Distributed computing is easy with .NET Remoting, but it's difficult to do well. In order to manage the system, you need a dedicated work manager that must be coded very carefully, or it could weaken the entire system.
Many potential enhancements to the work-manager system deal with improving the work manager itself. The next few sections describe several possibilities.
Currently, tasks are allocated as soon as they are received, much as messages were immediately sent with the first version of the Talk .NET coordination server. With a queued work manager, new task requests would be stored in memory. A dedicated work manager thread would periodically scan the queued tasks and allocate them to workers. One advantage of this approach is that it would allow the work manager to hold on to submitted tasks that can't be fulfilled right away (because there are no available workers). This approach would also allow you to deal with worker cancellations.
Fortunately, this design is easy to implement. In fact, you've already seen it, in Chapter 5 with an asynchronous message delivery! This design can be adapted almost exactly to the work manager coordinator.
You might also want to use the worker manager queuing thread to monitor currently assigned tasks. In this case, you could remove an assigned task if a peer doesn't respond after a long amount of time, and assign it to a different worker. If the task is extremely important and the system is working over a fast network, you might even want to add a GetProgress() method in the worker, which the server could call periodically to verify that a task is properly underway.

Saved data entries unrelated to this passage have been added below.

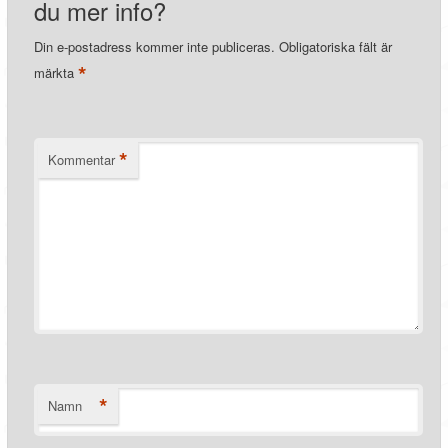
du mer info?
Din e-postadress kommer inte publiceras.
Obligatoriska fält är
*
märkta
*
Kommentar
*
Namn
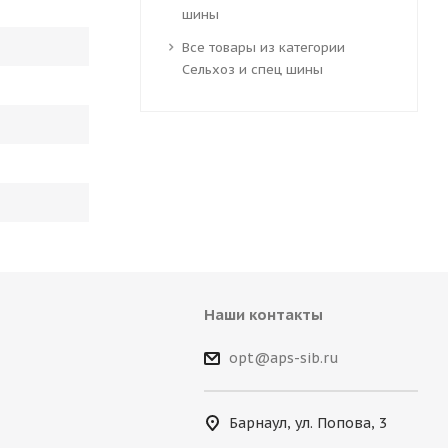
шины
Все товары из категории
Сельхоз и спец шины
Наши контакты
opt@aps-sib.ru
Барнаул, ул. Попова, 3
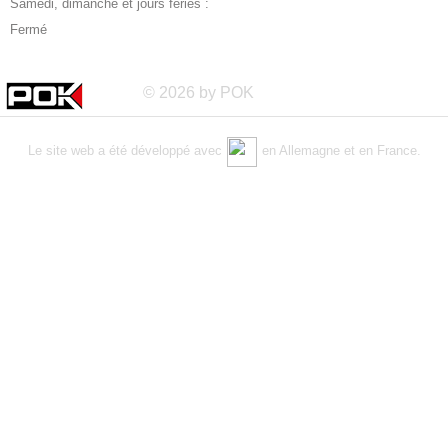
Samedi, dimanche et jours fériés :
Fermé
© 2026 by POK
Le site web a été développé avec
en Allemagne et en France.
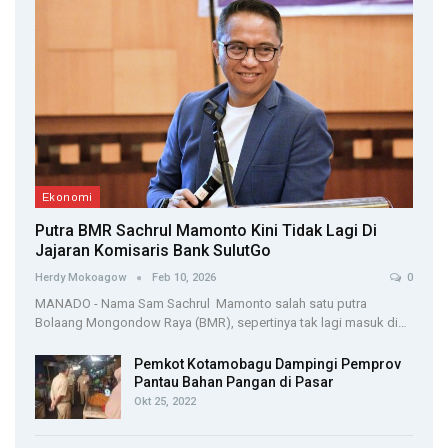
Ekonomi
Putra BMR Sachrul Mamonto Kini Tidak Lagi Di
Jajaran Komisaris Bank SulutGo
Herdy Mokoagow
Feb 10, 2026
0
MANADO - Nama Sam Sachrul Mamonto salah satu putra
Bolaang Mongondow Raya (BMR), sepertinya tak lagi masuk di…
Pemkot Kotamobagu Dampingi Pemprov
Pantau Bahan Pangan di Pasar
Okt 25, 2022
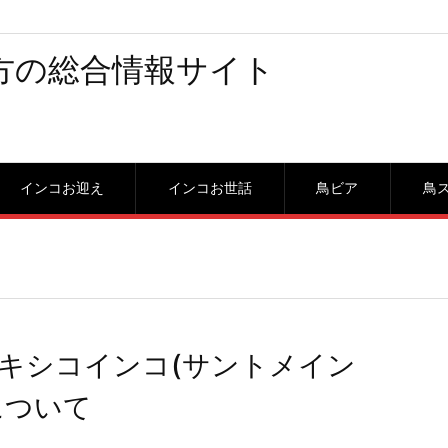
方の総合情報サイト
インコお迎え
インコお世話
鳥ビア
鳥
キシコインコ(サントメイン
について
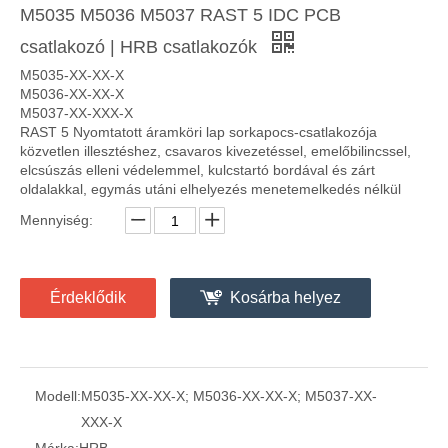
M5035 M5036 M5037 RAST 5 IDC PCB
csatlakozó | HRB csatlakozók
M5035-XX-XX-X
M5036-XX-XX-X
M5037-XX-XXX-X
RAST 5 Nyomtatott áramköri lap sorkapocs-csatlakozója
M5035 HRB RAST 5 csatlakozó közvetlen párosításhoz, csavaros csatlakozóval
M5038 sorozat RAST 5 IDC és csavaros közvetett csatlakozó PCB csatlakozó 5,0 mm
közvetlen illesztéshez, csavaros kivezetéssel, emelőbilincssel,
elcsúszás elleni védelemmel, kulcstartó bordával és zárt
oldalakkal, egymás utáni elhelyezés menetemelkedés nélkül
Mennyiség:
Érdeklődik
Kosárba helyez
Modell:
M5035-XX-XX-X; M5036-XX-XX-X; M5037-XX-
XXX-X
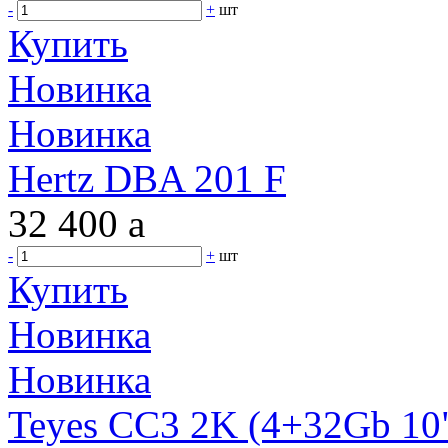
-
+
шт
Купить
Новинка
Новинка
Hertz DBA 201 F
32 400
a
-
+
шт
Купить
Новинка
Новинка
Teyes CC3 2K (4+32Gb 10"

Queuing could also be applied in the worker itself. In this scenario, work segments would be added to a collection in memory. A separate thread would perform the actual work and would retrieve a new task segment as soon as the current one is finished.
Note |
For a demonstration of queuing in action, refer to the revamped coordination server in Chapter 5, or the file transfer application that we'll develop in Chapter 9. |
Currently, the work manager assigns work to the first available workers. This means that in a system with lots of extra capacity, the workers registered near the top of the collection will serve the most requests.
If you have peers of widely different abilities or connection speeds, you might want to assign work more intelligently. In this case, the server needs to track information about each worker. This information would probably be stored in the WorkerRecord object, although you could create another class and store it in a different hashtable (indexed by a worker ID) to reduce tread contention.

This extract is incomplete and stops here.